WHAT THE TASK ASKS
All entries need to be written out verbatim, with pictures omitted.

GIVEN DATA
────────────────
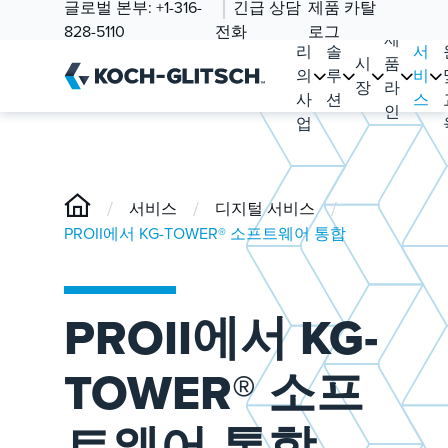
글로벌 본부:
+1-316-
긴급 상담
제품 카탈
우
828-5110
전화
로그
제
리
솔
서
시
품
의
루
비
장
라
사
션
스
인
업
/
/
/
서비스
디지털 서비스
PROII에서 KG-TOWER® 소프트웨어 통합
PROII에서 KG-
TOWER® 소프
트웨어 통합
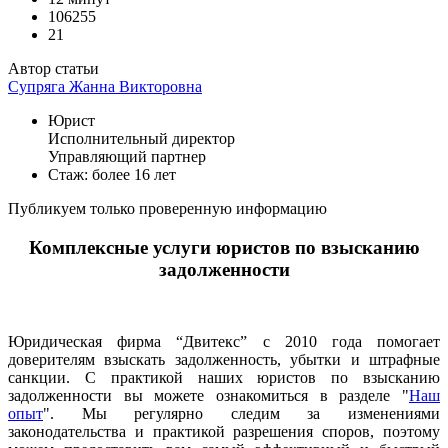
106255
21
Автор статьи
Супряга Жанна Викторовна
Юрист
Исполнительный директор
Управляющий партнер
Стаж: более 16 лет
Публикуем только проверенную информацию
Комплексные услуги юристов по взысканию
задолженности
Юридическая фирма “Двитекс” с 2010 года помогает
доверителям взыскать задолженность, убытки и штрафные
санкции. С практикой наших юристов по взысканию
задолженности вы можете ознакомиться в разделе "
Наш
опыт
". Мы регулярно следим за изменениями
законодательства и практикой разрешения споров, поэтому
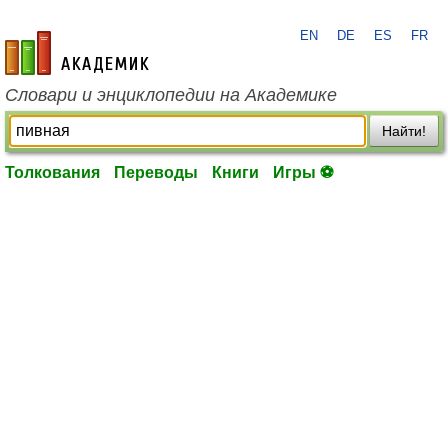
EN
DE
ES
FR
academic.ru
Словари и энциклопедии на Академике
Найти!
Толкования
Переводы
Книги
Игры ⚽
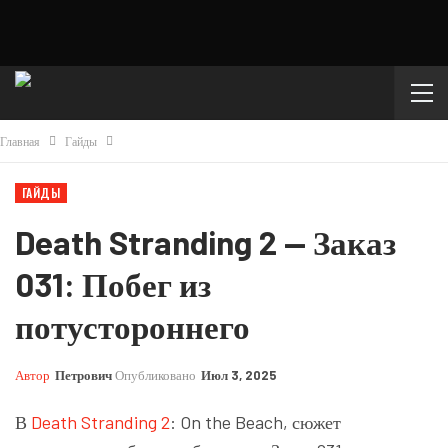
Главная
Гайды
ГАЙДЫ
Death Stranding 2 — Заказ
031: Побег из
потустороннего
Автор
Петрович
Опубликовано
Июл 3, 2025
В
Death Stranding 2
: On the Beach, сюжет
────────────────
SOLUTION
글로벌 본부:
+1-316-
긴급 상담
제품 카탈
우
828-5110
전화
로그
제
리
솔
서
시
품
의
루
비
장
라
사
션
스
인
업
/
/
/
서비스
디지털 서비스
PROII에서 KG-TOWER® 소프트웨어 통합
PROII에서 KG-
TOWER® 소프
트웨어 통합
106255
21
Автор статьи
Супряга Жанна Викторовна
Юрист
Исполнительный директор
Управляющий партнер
Стаж: более 16 лет
Публикуем только проверенную информацию
Комплексные услуги юристов по взысканию
задолженности
Юридическая фирма “Двитекс” с 2010 года помогает
доверителям взыскать задолженность, убытки и штрафные
санкции. С практикой наших юристов по взысканию
задолженности вы можете ознакомиться в разделе "
Наш
опыт
". Мы регулярно следим за изменениями
законодательства и практикой разрешения споров, поэтому
EN
DE
ES
FR
academic.ru
Словари и энциклопедии на Академике
Найти!
Толкования
Переводы
Книги
Игры ⚽
Главная
Гайды
ГАЙДЫ
Death Stranding 2 — Заказ
031: Побег из
потустороннего
Автор
Петрович
Опубликовано
Июл 3, 2025
В
Death Stranding 2
: On the Beach, сюжет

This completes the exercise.